▶ [WORK TO BE COMPLETED]: Print what the records say exactly, and omit the pictures.

Saved entries:
==========

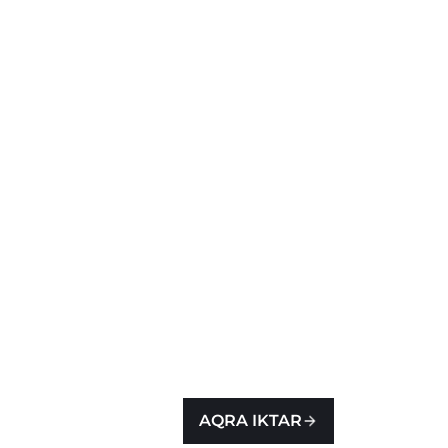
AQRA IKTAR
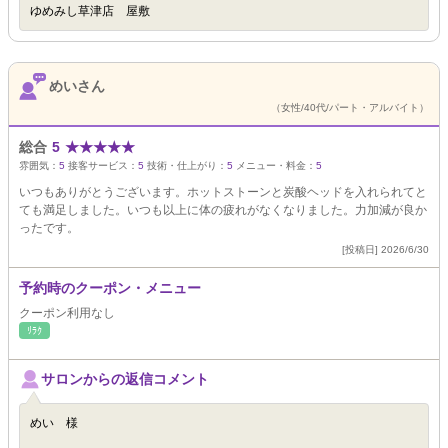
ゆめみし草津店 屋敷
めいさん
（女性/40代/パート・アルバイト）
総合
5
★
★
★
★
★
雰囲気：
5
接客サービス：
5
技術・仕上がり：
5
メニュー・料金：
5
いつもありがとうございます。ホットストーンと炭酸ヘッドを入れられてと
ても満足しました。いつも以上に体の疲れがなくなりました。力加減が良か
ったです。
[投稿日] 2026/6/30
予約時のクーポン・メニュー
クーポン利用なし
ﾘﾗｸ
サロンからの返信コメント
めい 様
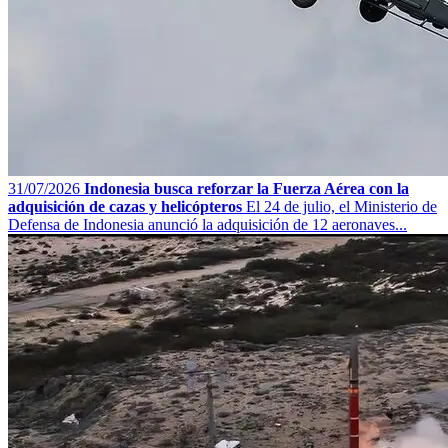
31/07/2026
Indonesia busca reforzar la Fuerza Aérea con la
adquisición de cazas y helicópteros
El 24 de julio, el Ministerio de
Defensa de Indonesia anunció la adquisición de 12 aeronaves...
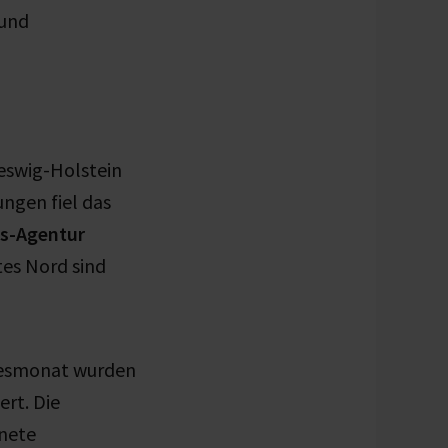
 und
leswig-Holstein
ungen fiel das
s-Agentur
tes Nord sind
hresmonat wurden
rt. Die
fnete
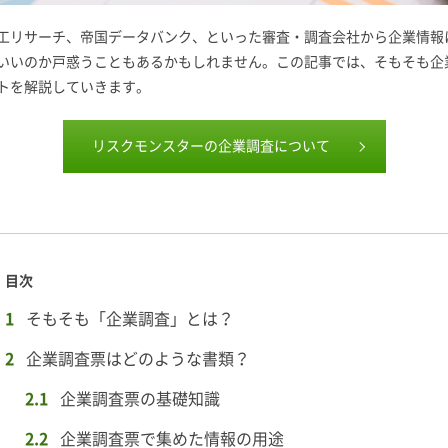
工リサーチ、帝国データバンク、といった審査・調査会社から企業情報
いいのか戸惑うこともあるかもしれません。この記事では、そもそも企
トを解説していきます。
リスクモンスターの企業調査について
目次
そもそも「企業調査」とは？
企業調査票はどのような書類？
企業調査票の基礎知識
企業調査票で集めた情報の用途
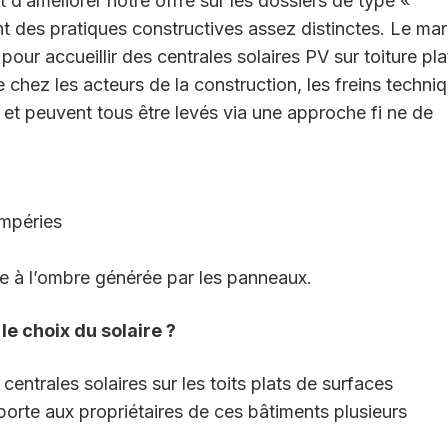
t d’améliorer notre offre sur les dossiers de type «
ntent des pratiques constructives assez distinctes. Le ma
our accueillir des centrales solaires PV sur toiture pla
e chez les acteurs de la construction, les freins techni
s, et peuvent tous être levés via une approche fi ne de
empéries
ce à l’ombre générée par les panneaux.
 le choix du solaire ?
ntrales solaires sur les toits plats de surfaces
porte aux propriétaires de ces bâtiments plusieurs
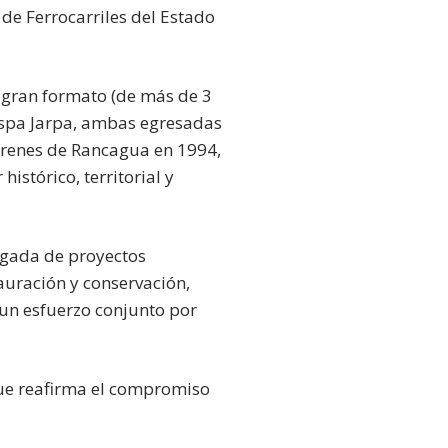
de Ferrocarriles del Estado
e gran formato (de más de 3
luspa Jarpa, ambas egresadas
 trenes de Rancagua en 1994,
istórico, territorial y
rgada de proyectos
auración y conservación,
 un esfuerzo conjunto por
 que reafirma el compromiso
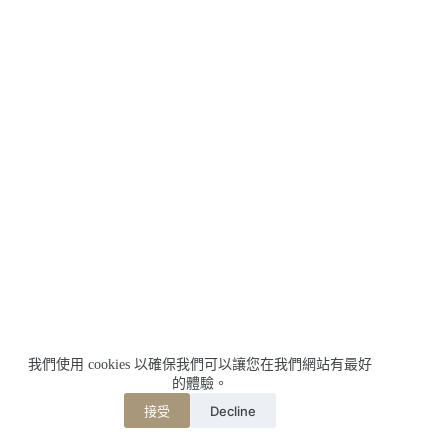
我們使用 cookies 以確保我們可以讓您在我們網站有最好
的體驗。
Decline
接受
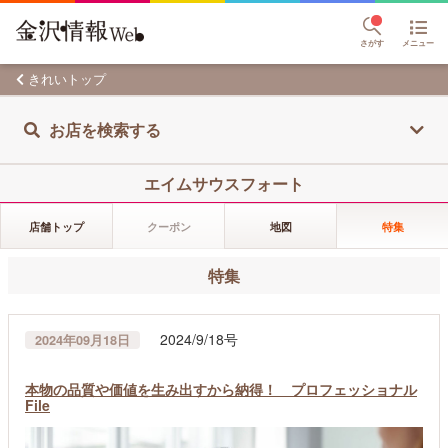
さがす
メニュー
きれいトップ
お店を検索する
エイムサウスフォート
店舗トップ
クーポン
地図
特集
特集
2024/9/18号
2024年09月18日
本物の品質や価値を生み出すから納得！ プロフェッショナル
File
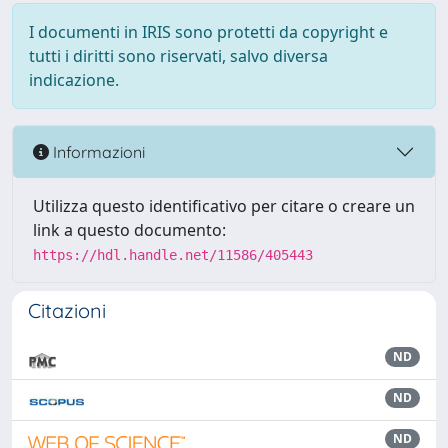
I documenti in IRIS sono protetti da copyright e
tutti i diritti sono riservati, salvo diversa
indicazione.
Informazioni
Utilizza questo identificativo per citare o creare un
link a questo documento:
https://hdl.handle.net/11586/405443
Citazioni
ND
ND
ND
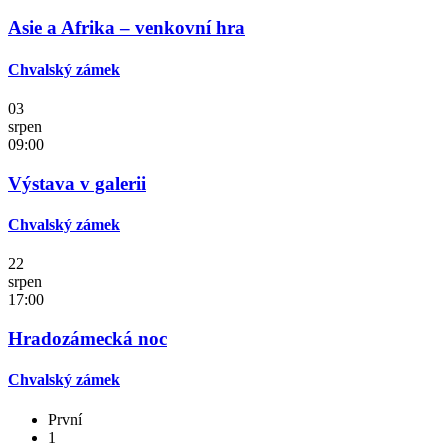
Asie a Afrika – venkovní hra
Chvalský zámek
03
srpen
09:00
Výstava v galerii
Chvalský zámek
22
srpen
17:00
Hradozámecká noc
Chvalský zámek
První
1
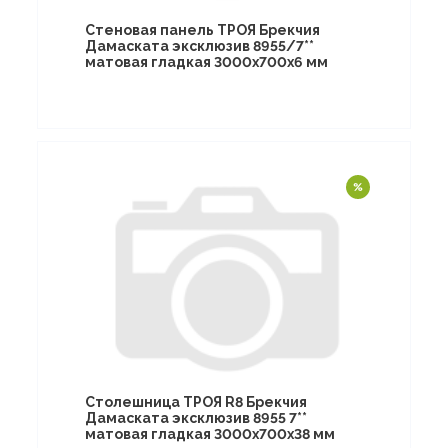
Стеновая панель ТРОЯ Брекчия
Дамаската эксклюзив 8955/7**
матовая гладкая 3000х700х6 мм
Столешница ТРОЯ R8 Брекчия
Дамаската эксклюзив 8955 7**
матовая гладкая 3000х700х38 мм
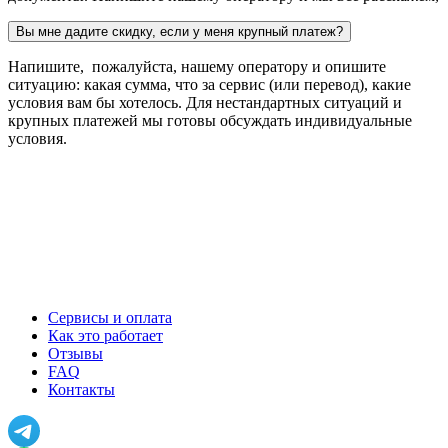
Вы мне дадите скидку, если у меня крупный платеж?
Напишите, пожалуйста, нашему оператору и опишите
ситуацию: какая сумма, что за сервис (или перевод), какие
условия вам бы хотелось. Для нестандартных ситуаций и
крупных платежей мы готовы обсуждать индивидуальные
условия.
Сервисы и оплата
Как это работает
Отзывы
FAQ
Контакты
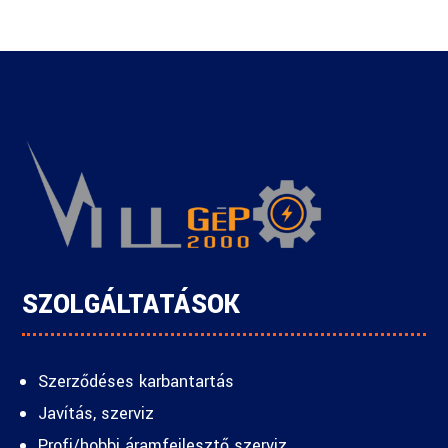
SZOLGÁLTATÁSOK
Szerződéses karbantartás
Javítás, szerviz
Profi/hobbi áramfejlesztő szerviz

==========

▶ [RESULT OF THIS TASK]:
AQRA IKTAR
ゆめみし草津店 屋敷
めいさん
（女性/40代/パート・アルバイト）
総合
5
★
★
★
★
★
雰囲気：
5
接客サービス：
5
技術・仕上がり：
5
メニュー・料金：
5
いつもありがとうございます。ホットストーンと炭酸ヘッドを入れられてと
ても満足しました。いつも以上に体の疲れがなくなりました。力加減が良か
ったです。
[投稿日] 2026/6/30
予約時のクーポン・メニュー
クーポン利用なし
ﾘﾗｸ
サロンからの返信コメント
めい 様
31/07/2026
Indonesia busca reforzar la Fuerza Aérea con la
adquisición de cazas y helicópteros
El 24 de julio, el Ministerio de
Defensa de Indonesia anunció la adquisición de 12 aeronaves...
 und
leswig-Holstein
ungen fiel das
s-Agentur
tes Nord sind
hresmonat wurden
rt. Die
fnete
工リサーチ、帝国データバンク、といった審査・調査会社から企業情報
いいのか戸惑うこともあるかもしれません。この記事では、そもそも企
トを解説していきます。
リスクモンスターの企業調査について
目次
そもそも「企業調査」とは？
企業調査票はどのような書類？
企業調査票の基礎知識
企業調査票で集めた情報の用途
t d’améliorer notre offre sur les dossiers de type «
ntent des pratiques constructives assez distinctes. Le ma
our accueillir des centrales solaires PV sur toiture pla
e chez les acteurs de la construction, les freins techni
s, et peuvent tous être levés via une approche fi ne de
empéries
ce à l’ombre générée par les panneaux.
 le choix du solaire ?
ntrales solaires sur les toits plats de surfaces
porte aux propriétaires de ces bâtiments plusieurs
de Ferrocarriles del Estado
e gran formato (de más de 3
luspa Jarpa, ambas egresadas
 trenes de Rancagua en 1994,
istórico, territorial y
rgada de proyectos
auración y conservación,
 un esfuerzo conjunto por
 que reafirma el compromiso
我們使用 cookies 以確保我們可以讓您在我們網站有最好
的體驗。
Decline
接受
さがす
メニュー
きれいトップ
お店を検索する
エイムサウスフォート
店舗トップ
クーポン
地図
特集
特集
2024/9/18号
2024年09月18日
本物の品質や価値を生み出すから納得！ プロフェッショナル
File
I documenti in IRIS sono protetti da copyright e
tutti i diritti sono riservati, salvo diversa
indicazione.
Informazioni
Utilizza questo identificativo per citare o creare un
link a questo documento:
https://hdl.handle.net/11586/405443
Citazioni
ND
ND
ND
Asie a Afrika – venkovní hra
Chvalský zámek
03
srpen
09:00
Výstava v galerii
Chvalský zámek
22
srpen
17:00
Hradozámecká noc
Chvalský zámek
První
1
Стеновая панель ТРОЯ Брекчия
Дамаската эксклюзив 8955/7**
матовая гладкая 3000х700х6 мм
Столешница ТРОЯ R8 Брекчия
Дамаската эксклюзив 8955 7**
матовая гладкая 3000х700х38 мм
Вы мне дадите скидку, если у меня крупный платеж?
Напишите, пожалуйста, нашему оператору и опишите
ситуацию: какая сумма, что за сервис (или перевод), какие
условия вам бы хотелось. Для нестандартных ситуаций и
крупных платежей мы готовы обсуждать индивидуальные
условия.
Сервисы и оплата
Как это работает
Отзывы
FAQ
Контакты
SZOLGÁLTATÁSOK
Szerződéses karbantartás
Javítás, szerviz
Profi/hobbi áramfejlesztő szerviz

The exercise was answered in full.